Analysis

Faulty logic drives LA Times op-ed challenging the humanity of the preborn

Baby Olivia, pro-life

While there are many different pro-abortion arguments that defend the taking of a preborn life while attacking the pro-life position, an op-ed published in the Los Angeles Times takes a less-than-typical approach: claiming that pro-lifers’ beliefs in the human dignity and rights of the preborn baby are rooted in obscure medieval theological ideas. But the argument turns out to be incoherent, inconsistent, and just plain wrong.

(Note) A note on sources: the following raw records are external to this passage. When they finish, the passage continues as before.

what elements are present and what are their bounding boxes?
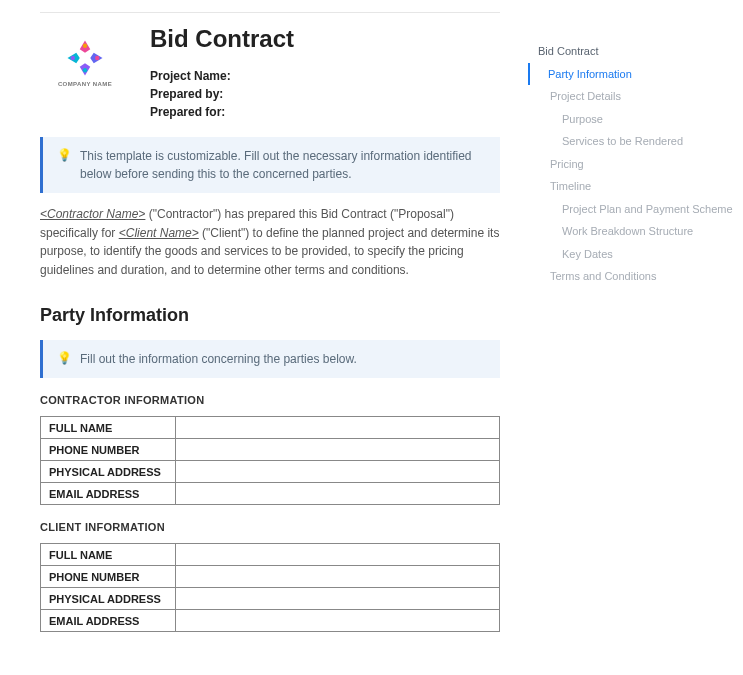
nav-pricing[interactable]: Pricing <box>528 153 735 176</box>
page-root: COMPANY NAME Bid Contract Project Name: … <box>0 0 743 675</box>
nav-services[interactable]: Services to be Rendered <box>528 130 735 153</box>
client-phone-cell[interactable] <box>176 566 500 588</box>
contractor-placeholder[interactable]: <Contractor Name> <box>40 207 145 221</box>
prepared-by-label: Prepared by: <box>150 85 294 103</box>
row-label-email: EMAIL ADDRESS <box>41 483 176 505</box>
lightbulb-icon: 💡 <box>57 147 72 183</box>
nav-work-breakdown[interactable]: Work Breakdown Structure <box>528 220 735 243</box>
row-label-phone: PHONE NUMBER <box>41 566 176 588</box>
document-title: Bid Contract <box>150 25 294 53</box>
row-label-phone: PHONE NUMBER <box>41 439 176 461</box>
document-header: COMPANY NAME Bid Contract Project Name: … <box>40 25 500 121</box>
nav-project-details[interactable]: Project Details <box>528 85 735 108</box>
nav-terms[interactable]: Terms and Conditions <box>528 265 735 288</box>
row-label-email: EMAIL ADDRESS <box>41 610 176 632</box>
table-row: PHONE NUMBER <box>41 566 500 588</box>
callout-template-info: 💡 This template is customizable. Fill ou… <box>40 137 500 193</box>
table-row: PHYSICAL ADDRESS <box>41 588 500 610</box>
row-label-address: PHYSICAL ADDRESS <box>41 461 176 483</box>
nav-project-plan[interactable]: Project Plan and Payment Scheme <box>528 198 735 221</box>
outline-sidebar: Bid Contract Party Information Project D… <box>520 0 743 675</box>
callout-party-text: Fill out the information concerning the … <box>80 350 357 368</box>
table-row: EMAIL ADDRESS <box>41 483 500 505</box>
svg-point-3 <box>71 56 75 60</box>
top-divider <box>40 12 500 13</box>
company-logo-icon <box>64 37 106 79</box>
company-logo-block: COMPANY NAME <box>40 25 130 87</box>
lightbulb-icon: 💡 <box>57 350 72 368</box>
project-name-label: Project Name: <box>150 67 294 85</box>
callout-party-info: 💡 Fill out the information concerning th… <box>40 340 500 378</box>
main-document: COMPANY NAME Bid Contract Project Name: … <box>0 0 520 675</box>
table-row: EMAIL ADDRESS <box>41 610 500 632</box>
party-information-heading: Party Information <box>40 305 500 326</box>
callout-text: This template is customizable. Fill out … <box>80 147 486 183</box>
prepared-for-label: Prepared for: <box>150 103 294 121</box>
nav-party-information[interactable]: Party Information <box>528 63 735 86</box>
contractor-email-cell[interactable] <box>176 483 500 505</box>
header-text-block: Bid Contract Project Name: Prepared by: … <box>150 25 294 121</box>
contractor-phone-cell[interactable] <box>176 439 500 461</box>
row-label-fullname: FULL NAME <box>41 417 176 439</box>
contractor-fullname-cell[interactable] <box>176 417 500 439</box>
client-info-table: FULL NAME PHONE NUMBER PHYSICAL ADDRESS … <box>40 543 500 632</box>
nav-root-bid-contract[interactable]: Bid Contract <box>528 40 735 63</box>
contractor-address-cell[interactable] <box>176 461 500 483</box>
nav-timeline[interactable]: Timeline <box>528 175 735 198</box>
row-label-fullname: FULL NAME <box>41 544 176 566</box>
svg-point-1 <box>95 56 99 60</box>
contractor-info-table: FULL NAME PHONE NUMBER PHYSICAL ADDRESS … <box>40 416 500 505</box>
table-row: PHYSICAL ADDRESS <box>41 461 500 483</box>
table-row: FULL NAME <box>41 417 500 439</box>
client-fullname-cell[interactable] <box>176 544 500 566</box>
row-label-address: PHYSICAL ADDRESS <box>41 588 176 610</box>
svg-point-0 <box>83 44 87 48</box>
client-info-heading: CLIENT INFORMATION <box>40 521 500 533</box>
client-email-cell[interactable] <box>176 610 500 632</box>
nav-key-dates[interactable]: Key Dates <box>528 243 735 266</box>
table-row: FULL NAME <box>41 544 500 566</box>
nav-purpose[interactable]: Purpose <box>528 108 735 131</box>
contractor-info-heading: CONTRACTOR INFORMATION <box>40 394 500 406</box>
company-name-label: COMPANY NAME <box>58 81 112 87</box>
svg-point-2 <box>83 68 87 72</box>
client-placeholder[interactable]: <Client Name> <box>119 226 199 240</box>
table-row: PHONE NUMBER <box>41 439 500 461</box>
client-address-cell[interactable] <box>176 588 500 610</box>
intro-paragraph: <Contractor Name> ("Contractor") has pre… <box>40 205 500 279</box>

A fundamentally ableist philosophical foundation

Science writer and artist Margaret Wertheim attempts to claim that pregnant women cannot be neatly categorized, and she searches for a way to tackle the “problem” of whether a “clump of cells” can be a person or a distinct human being. Using Descartes’ famous “I think, therefore I am” proposition as an example of the modern Western understanding of a human person, Wertheim defines a “distinct human being” as an independent agent capable of making moral judgments.

“A small bunch of cells clearly doesn’t have free will. It doesn’t have a will at all. It can’t make moral or intellectual choices. It doesn’t yet have a brain, let alone a mind,” Wertheim concludes. “If, as Christianity and modern Western philosophy predicate, humanness requires mental agency, in what sense is a cluster of cells a human being?”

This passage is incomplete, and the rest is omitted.